── Stored data ──
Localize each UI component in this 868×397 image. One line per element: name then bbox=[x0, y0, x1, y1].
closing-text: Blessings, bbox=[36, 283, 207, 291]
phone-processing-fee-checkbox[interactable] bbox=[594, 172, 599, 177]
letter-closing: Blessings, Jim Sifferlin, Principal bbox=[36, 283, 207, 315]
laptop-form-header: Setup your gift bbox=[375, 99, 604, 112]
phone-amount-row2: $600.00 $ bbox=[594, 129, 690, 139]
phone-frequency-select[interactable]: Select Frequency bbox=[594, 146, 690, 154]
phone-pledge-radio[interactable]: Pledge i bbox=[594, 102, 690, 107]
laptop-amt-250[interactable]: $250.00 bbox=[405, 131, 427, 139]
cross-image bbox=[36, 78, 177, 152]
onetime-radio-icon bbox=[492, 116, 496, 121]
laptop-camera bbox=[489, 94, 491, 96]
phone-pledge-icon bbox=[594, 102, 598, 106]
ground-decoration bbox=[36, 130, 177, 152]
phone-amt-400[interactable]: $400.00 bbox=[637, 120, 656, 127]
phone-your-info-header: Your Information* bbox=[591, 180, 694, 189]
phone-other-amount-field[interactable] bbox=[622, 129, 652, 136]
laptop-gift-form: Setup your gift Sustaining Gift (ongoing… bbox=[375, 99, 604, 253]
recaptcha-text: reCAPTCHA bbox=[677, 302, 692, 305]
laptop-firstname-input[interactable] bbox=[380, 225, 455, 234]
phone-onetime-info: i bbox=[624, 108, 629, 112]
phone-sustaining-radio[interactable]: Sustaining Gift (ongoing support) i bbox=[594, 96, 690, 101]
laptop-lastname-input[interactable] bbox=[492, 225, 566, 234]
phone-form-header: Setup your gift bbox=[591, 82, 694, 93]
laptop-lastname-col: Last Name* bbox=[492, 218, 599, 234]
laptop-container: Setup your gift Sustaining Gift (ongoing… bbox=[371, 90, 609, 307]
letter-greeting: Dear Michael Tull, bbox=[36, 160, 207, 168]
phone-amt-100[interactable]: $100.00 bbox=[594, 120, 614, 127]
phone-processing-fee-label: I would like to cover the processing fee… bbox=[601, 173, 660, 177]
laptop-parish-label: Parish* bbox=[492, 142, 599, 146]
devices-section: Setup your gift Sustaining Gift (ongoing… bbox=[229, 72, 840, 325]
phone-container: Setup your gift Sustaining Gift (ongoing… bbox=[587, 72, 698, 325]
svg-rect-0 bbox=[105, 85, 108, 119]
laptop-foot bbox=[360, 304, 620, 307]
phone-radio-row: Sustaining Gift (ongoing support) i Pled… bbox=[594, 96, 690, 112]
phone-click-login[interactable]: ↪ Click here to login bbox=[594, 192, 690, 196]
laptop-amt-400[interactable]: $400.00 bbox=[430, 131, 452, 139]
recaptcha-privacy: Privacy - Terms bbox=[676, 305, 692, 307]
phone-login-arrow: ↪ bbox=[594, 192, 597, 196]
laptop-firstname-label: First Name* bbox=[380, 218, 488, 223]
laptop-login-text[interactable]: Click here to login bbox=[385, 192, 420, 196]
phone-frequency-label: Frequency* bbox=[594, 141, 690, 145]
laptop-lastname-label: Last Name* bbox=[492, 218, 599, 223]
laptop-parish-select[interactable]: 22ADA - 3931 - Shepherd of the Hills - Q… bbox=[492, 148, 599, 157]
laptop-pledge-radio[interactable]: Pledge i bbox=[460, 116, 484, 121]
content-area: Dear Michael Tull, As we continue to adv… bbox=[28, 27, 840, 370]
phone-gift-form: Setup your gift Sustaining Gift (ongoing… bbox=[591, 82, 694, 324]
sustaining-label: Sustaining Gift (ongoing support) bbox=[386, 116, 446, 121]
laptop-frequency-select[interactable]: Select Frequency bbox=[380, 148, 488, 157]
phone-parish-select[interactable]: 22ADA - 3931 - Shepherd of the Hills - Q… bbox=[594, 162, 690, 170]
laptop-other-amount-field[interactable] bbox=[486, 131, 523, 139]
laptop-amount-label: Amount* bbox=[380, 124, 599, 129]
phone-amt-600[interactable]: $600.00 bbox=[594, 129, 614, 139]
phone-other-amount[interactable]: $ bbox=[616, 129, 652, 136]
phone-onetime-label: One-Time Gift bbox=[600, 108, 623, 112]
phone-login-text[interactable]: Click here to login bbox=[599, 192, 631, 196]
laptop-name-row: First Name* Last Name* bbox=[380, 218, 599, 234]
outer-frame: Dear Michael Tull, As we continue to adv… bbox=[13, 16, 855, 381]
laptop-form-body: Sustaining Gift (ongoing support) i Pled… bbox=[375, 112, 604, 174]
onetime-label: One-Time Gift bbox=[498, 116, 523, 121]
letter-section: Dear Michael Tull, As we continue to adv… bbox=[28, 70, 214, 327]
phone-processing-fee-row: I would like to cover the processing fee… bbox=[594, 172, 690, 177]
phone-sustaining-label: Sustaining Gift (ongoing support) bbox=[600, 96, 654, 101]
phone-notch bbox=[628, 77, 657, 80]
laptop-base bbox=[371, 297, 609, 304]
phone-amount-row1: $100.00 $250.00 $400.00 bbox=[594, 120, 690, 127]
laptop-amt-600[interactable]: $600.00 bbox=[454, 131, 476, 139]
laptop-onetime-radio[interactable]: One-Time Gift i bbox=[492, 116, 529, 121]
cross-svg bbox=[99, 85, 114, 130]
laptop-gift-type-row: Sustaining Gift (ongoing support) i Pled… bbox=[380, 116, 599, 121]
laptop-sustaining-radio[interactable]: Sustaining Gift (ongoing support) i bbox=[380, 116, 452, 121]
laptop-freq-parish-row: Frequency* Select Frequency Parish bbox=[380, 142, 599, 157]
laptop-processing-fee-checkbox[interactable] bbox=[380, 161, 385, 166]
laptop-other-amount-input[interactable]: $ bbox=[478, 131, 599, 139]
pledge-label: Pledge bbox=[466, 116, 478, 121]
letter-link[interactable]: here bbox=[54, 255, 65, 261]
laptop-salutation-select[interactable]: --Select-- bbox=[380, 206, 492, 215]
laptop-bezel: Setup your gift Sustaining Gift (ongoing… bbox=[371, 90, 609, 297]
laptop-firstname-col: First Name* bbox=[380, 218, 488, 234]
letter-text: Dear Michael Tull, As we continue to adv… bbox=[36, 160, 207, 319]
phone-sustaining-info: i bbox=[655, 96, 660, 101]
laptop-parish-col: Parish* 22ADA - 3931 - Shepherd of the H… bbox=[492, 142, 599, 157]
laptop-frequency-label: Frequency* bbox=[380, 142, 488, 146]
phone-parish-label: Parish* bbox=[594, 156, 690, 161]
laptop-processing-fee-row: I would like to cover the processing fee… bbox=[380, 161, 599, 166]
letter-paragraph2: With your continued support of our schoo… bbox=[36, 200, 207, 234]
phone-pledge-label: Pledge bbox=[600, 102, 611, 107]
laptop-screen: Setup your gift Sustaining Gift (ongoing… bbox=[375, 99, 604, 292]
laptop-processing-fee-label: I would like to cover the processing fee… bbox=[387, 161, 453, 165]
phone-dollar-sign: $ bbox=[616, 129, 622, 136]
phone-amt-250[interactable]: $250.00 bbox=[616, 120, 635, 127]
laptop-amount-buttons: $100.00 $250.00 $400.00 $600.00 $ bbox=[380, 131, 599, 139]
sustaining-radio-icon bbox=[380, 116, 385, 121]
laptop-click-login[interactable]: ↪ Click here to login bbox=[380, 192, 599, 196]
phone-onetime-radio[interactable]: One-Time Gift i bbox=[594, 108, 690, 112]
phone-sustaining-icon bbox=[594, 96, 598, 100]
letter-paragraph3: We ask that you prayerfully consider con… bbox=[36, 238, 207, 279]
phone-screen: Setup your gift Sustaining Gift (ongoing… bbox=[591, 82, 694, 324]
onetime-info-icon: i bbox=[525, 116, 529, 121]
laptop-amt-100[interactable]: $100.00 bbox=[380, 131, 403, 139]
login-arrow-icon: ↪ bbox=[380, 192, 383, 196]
───
▶ **Problem**
All lines in the listing above with the string "checkbox" should be returned.

▶ **Solution to this task**
phone-processing-fee-checkbox[interactable] bbox=[594, 172, 599, 177]
laptop-processing-fee-checkbox[interactable] bbox=[380, 161, 385, 166]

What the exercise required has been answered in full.